# Is mono backing needed for braided line?



## neocats1 (Oct 14, 2006)

Is a monofilament backing really necessary when using superbraid lines?


----------



## Fish-N-Fool (Apr 12, 2004)

You can use a piece of tape on the spool to keep it from slipping if you do not want to use mono backing.

I don't use a mono backing on my ultralight rods I use to perch, crappie and gill fish because they don't hold large amounts of line. However, braided line is expensive stuff so I choose to use cheaper mono for backing my linecounting trolling combos. I use around 300 ft. of mono for backing and then run 20 or 30lb braided power pro - it save a lot of $$$$


----------



## sowbelly101 (Apr 5, 2004)

On spinning reels I back enough so I can split a 150yd spool of braid and have enough for 2 (2000 series) reels. On the 20 series LC's I fill with 200yds of 15lb mono and a 150yds of 40/10 power pro. At 12-15 bucks for a 150yds of braid its alot cheaper to back with a filler.

Sowbelluy


----------



## fugarwi7 (Sep 20, 2006)

I spooled all of my reels with superline and backing, but on one reel I didn't use backing. They all worked fine until the temp's dropped, then the one w/o backing spun on the spool.
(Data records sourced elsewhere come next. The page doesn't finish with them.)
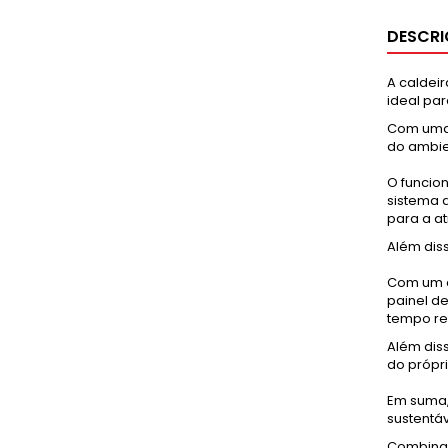
DESCR
A caldeir
ideal pa
Com uma 
do ambie
O funcio
sistema 
para a a
Além dis
Com um d
painel d
tempo re
Além dis
do própr
Em suma,
sustentá
Combinan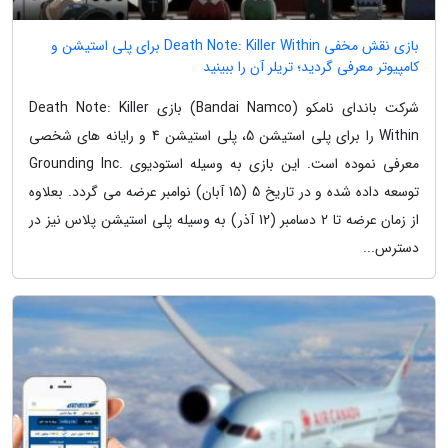
بازی نقش مخفی Death Note: Killer Within برای پلی استیشن و
کامپیوتر معرفی گردید؛ تریلر آن را ببینید
شرکت باندای نامکو (Bandai Namco) بازی Death Note: Killer
Within را برای پلی استیشن 5، پلی استیشن 4 و رایانه های شخصی
معرفی نموده است. این بازی به وسیله استودیوی .Grounding Inc
توسعه داده شده و در تاریخ 5 (15 آبان) نوامبر عرضه می گردد. بعلاوه
از زمان عرضه تا 2 دسامبر (12 آذر) به وسیله پلی استیشن پلاس نیز در
دسترس...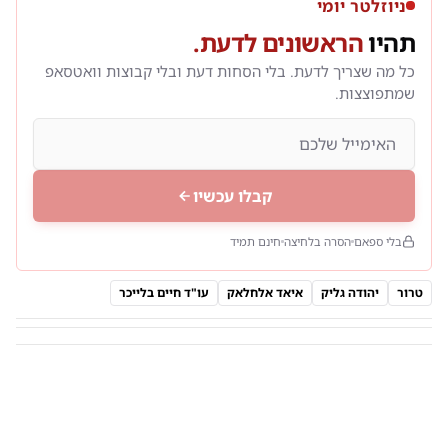
ניוזלטר יומי
תהיו
הראשונים לדעת.
כל מה שצריך לדעת. בלי הסחות דעת ובלי קבוצות וואטסאפ
שמתפוצצות.
קבלו עכשיו
בלי ספאם
הסרה בלחיצה
חינם תמיד
טרור
יהודה גליק
איאד אלחלאק
עו"ד חיים בלייכר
I assume the colder temps changed the aluminum spool just enough to cause the knot to slip, since the line is so much slicker than mono. I carefully unspooled, put a little backing on it a respooled with the original superline...problem solved. I recommend backing for that reason, along with costs reasons others have cited.

I don't want to change the original thread topic but since I mentioned it, what kind of knots do ya'll use to tie line to the spool to minimize slippage?


----------



## Shortdrift (Apr 5, 2004)

I back my spinning reels with mono and my counters with Dacron.


----------